__Exercise inputs__
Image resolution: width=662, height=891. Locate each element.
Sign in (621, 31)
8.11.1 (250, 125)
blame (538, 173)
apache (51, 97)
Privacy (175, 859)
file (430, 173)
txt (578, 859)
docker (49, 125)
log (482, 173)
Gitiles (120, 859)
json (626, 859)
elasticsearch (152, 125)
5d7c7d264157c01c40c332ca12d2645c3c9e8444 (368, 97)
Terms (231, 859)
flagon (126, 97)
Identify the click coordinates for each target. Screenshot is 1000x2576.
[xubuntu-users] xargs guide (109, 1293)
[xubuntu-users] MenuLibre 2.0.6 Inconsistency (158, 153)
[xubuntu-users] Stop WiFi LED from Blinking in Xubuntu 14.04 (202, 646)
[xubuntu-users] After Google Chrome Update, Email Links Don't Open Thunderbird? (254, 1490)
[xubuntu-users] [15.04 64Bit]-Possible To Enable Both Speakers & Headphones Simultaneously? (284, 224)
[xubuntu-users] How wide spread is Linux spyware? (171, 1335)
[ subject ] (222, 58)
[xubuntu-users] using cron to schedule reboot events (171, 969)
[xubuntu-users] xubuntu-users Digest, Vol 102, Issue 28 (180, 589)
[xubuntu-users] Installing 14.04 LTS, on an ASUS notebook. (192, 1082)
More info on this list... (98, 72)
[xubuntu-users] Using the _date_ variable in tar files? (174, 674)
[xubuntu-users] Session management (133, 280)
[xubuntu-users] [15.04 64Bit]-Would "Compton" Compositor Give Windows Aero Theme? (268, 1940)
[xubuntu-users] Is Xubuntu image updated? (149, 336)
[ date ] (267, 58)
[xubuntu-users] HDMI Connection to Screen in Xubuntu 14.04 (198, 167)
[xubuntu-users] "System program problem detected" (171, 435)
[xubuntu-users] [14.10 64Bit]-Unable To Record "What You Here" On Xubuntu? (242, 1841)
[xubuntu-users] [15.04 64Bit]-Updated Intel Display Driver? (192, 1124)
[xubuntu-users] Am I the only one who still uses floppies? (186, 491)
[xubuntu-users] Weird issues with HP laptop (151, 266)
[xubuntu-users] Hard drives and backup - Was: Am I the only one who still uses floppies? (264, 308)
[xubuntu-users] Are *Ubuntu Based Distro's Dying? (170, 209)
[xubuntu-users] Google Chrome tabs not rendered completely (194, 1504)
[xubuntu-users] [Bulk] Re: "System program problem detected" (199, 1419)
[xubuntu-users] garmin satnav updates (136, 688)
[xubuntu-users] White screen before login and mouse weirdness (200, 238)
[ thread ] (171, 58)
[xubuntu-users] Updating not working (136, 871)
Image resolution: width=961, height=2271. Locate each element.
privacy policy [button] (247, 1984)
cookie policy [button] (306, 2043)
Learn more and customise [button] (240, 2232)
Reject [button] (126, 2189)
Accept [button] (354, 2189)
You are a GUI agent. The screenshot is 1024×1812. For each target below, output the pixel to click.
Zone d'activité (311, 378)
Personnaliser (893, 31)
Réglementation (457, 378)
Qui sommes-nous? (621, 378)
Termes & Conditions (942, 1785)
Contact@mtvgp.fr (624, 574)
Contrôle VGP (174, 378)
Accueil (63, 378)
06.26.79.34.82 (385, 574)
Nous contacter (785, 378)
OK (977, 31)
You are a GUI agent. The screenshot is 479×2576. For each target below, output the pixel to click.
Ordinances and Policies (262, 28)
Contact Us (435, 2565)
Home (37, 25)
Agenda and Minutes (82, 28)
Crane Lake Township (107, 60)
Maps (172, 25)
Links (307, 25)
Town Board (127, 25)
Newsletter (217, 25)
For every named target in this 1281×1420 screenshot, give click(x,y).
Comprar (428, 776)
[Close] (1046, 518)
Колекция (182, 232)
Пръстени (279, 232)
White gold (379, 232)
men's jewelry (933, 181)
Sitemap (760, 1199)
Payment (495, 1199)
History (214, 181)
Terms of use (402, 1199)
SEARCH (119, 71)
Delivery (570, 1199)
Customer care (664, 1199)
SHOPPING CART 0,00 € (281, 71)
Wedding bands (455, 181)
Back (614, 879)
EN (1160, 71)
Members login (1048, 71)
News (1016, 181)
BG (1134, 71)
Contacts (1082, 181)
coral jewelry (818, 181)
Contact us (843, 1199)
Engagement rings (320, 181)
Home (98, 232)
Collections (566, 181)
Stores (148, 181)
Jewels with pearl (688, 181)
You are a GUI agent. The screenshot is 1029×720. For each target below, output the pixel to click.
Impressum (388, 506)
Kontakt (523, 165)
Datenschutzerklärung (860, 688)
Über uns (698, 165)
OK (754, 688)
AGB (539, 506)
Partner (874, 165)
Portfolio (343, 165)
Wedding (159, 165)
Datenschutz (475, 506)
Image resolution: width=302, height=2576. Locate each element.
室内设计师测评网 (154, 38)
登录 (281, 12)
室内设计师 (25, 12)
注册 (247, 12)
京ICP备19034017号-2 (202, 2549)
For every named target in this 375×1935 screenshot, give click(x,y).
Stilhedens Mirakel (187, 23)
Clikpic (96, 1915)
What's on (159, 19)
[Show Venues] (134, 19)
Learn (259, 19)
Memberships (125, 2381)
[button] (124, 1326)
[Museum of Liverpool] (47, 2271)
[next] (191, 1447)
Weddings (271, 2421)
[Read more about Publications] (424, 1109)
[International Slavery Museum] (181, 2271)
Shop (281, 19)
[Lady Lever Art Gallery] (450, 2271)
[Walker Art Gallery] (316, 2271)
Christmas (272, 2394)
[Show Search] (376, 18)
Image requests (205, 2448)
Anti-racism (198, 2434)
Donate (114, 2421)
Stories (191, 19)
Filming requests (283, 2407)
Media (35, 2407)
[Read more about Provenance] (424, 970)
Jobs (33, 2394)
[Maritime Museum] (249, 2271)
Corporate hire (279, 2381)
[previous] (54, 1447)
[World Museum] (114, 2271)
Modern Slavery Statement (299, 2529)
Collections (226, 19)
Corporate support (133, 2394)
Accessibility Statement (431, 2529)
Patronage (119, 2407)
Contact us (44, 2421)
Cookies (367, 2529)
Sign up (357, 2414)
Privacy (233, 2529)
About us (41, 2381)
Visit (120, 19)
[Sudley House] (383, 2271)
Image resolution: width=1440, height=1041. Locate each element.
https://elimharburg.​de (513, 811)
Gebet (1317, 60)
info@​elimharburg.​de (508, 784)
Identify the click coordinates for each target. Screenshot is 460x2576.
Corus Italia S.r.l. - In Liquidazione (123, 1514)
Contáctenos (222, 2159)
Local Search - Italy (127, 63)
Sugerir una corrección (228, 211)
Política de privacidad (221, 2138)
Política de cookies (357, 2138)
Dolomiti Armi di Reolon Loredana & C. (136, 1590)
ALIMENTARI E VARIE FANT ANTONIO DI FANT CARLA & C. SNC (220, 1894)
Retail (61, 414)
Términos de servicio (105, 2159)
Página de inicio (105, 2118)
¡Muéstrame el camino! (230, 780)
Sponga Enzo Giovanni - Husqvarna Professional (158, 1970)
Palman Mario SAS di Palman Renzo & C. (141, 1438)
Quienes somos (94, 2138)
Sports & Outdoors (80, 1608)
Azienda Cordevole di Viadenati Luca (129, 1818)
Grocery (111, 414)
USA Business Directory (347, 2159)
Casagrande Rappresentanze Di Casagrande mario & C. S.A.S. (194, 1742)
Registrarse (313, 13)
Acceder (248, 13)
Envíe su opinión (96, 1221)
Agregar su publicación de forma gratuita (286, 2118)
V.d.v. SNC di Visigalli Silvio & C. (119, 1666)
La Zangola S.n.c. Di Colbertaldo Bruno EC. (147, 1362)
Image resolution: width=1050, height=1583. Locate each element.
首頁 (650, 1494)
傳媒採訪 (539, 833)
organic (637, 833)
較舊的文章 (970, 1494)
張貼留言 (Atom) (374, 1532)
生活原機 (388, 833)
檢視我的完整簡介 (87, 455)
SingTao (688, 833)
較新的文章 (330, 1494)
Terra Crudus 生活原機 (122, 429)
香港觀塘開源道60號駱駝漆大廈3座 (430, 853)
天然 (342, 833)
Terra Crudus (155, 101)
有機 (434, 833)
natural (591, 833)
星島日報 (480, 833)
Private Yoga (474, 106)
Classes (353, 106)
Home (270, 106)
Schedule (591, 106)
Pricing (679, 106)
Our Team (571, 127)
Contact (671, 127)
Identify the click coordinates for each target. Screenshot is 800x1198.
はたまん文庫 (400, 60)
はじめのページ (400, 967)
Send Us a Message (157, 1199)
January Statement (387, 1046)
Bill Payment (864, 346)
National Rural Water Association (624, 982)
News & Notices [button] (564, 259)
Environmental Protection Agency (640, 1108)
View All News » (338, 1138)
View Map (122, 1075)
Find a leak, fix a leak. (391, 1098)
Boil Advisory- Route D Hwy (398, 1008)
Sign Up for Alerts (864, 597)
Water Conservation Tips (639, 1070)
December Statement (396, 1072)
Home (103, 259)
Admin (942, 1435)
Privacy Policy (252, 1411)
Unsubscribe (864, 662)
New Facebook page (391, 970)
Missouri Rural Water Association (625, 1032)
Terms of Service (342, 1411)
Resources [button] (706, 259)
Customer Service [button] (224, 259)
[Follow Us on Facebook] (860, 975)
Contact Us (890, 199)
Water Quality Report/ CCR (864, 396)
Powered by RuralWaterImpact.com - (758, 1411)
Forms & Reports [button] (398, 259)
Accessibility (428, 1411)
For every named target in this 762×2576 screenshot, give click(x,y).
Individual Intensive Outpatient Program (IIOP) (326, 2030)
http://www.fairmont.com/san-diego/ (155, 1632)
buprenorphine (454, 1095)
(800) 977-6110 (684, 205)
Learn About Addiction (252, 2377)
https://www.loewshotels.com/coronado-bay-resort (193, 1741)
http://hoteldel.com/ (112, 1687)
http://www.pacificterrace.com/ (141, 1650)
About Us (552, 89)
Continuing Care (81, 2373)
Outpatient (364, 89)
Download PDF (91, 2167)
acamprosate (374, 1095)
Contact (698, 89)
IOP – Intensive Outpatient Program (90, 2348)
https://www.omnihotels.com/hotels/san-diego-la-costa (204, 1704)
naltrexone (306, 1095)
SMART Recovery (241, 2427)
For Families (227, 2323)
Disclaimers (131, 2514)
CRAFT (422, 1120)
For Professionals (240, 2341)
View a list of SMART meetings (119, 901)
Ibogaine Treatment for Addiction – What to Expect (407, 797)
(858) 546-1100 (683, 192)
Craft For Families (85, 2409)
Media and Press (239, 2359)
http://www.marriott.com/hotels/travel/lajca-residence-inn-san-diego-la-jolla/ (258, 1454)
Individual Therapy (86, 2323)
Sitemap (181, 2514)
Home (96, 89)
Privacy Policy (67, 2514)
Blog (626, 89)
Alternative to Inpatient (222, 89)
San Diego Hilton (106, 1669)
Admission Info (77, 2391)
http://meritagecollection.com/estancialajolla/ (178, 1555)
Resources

__What you need to do__
What is the number of lines in the records that contain "width"? Answer with it alone.

__Result for this task__
5